That I think convinces me that we need to support cancelation, the issue is how? What changes are needed in the APIs outlined in the go/cbt-cpp:async-dd (you have access to the direct link, but not the go/ link) design doc?

The next questions are in that spirit.


If we go this way cancellation would be an ordinary exception, so std::future should just work, no?

The question is what should an asynchronous function with futures return? In the design doc, I outlined APIs like this:

future<Foo> f = table.Operation(...);
// Use f.get() to block for a value or f.then() to set a callback.

Now, neither std::future<>, nor std::experimental::future<> have a "cancel" member function, so where is the application supposed to say "cancel"?

For the noex:: APIs where we are returning void it is not hard to see us returning a different thing. I guess we could return a std::pair<> with a future and the cancelation object?

Or we could "enhance" the future<> class to support a cancel() request? I do not like that idea because I want a class that can be replaced with std::experimental::future<> once that becomes widely available (2020 is not that far into the future).

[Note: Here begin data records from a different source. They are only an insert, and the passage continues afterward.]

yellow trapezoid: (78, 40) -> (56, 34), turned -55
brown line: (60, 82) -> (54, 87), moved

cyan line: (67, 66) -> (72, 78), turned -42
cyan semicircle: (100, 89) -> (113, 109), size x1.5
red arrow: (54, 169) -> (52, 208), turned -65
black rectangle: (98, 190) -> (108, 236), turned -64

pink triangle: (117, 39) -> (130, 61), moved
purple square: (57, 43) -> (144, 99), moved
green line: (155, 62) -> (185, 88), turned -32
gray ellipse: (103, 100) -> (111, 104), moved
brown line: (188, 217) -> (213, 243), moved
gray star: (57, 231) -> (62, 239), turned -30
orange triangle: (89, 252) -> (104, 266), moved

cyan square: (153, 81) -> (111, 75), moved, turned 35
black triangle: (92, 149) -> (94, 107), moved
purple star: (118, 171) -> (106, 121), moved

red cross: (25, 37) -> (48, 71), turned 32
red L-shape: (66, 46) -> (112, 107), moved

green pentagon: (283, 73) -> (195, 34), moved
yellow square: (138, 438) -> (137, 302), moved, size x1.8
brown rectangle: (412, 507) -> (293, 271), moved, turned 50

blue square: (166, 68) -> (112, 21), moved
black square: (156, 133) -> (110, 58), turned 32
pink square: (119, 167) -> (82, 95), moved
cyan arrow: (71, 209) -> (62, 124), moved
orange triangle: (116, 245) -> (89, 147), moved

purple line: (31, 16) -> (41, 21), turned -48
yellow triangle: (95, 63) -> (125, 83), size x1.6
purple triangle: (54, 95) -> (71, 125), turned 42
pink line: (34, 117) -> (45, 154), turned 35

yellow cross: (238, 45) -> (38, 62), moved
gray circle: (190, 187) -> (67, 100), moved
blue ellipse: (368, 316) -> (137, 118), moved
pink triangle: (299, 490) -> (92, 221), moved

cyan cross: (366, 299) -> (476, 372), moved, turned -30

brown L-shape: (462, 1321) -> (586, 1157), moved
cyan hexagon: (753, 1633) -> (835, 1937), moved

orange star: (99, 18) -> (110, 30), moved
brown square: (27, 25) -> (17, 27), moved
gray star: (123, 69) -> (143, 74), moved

For bulk mutations, it doesn't seem a problem unless the mutations are on the server side and if they are, tough luck - cancellation is likely to be ignored, unless it refers to all requests stuck on the server side.

The issue(s) with bulk mutations are two fold (both minor for this discussion I think):

Thoughts?

dopiera commented 5 years ago

If we go this way cancellation would be an ordinary exception, so std::future should just work, no?

The question is what should an asynchronous function with futures return? In the design doc, I outlined APIs like this [...]

The part which I meant here was indicating the cancellation, along the lines with your response - "operation cancelled" would be one of the possible failures.

I guess we could return a std::pair<> with a future and the cancelation object?

I was actually hoping that we could somehow use the shared state from the future as a way to address the related request so that you could have a AsyncTable::CancelOperation method, which would accept a future<> as a handle. The pair<> was my second choice, but TBH I think it's a bit ugly. I spent some considerable amount of time trying to figure out if there's a clean way to implement the CancelOperation, but I only had hacky ideas.

A slight improvement to std::pair is to have a custom object - it might be more convenient than using opaque first and second.

I do not like that idea because I want a class that can be replaced with std::experimental::future<>

I understand the point, but I think it's worth noting that that's how Java solves it - by having cancel() on their Future.

Yet another approach would be golang way - make the contexts cancellable. Unfortunately. the gRPC contexts don't support it, so we'd have to wrap them, and manually track request to context mapping. I'm not sure I'm a big fan of this approach, because it doesn't seem in line with everything else in the API.

Having put more thought into it, I think there is one more caveat: cancelling a chain of requests. The cool part about the std::future<>::then() is that you can be left with just one future holding the whole chain (if my understanding is correct). Getting the cancellation object outside of the continuation might be tricky, which IMO is an argument for either improving the future<> or the golang way.

It seems I'm asking more questions than giving answers, maybe I should stop :). I guess given these choices, I'm leaning towards the golang way (deadlines are in the context too after all).

A different API design question (but probably less important): the Apply() and BulkApply call use move semantics to minimize the number of copies from the application down to the gRPC layer, some of these mutations are large sometimes. Move semantics are Okay when things succeed: "I stole your data buffers but I did something useful with them" is a reasonable excuse, but when we signal a failure/cancellation: should we give the buffers back to the application ("I was borrowing these buffers, but now I cannot use them, take them back").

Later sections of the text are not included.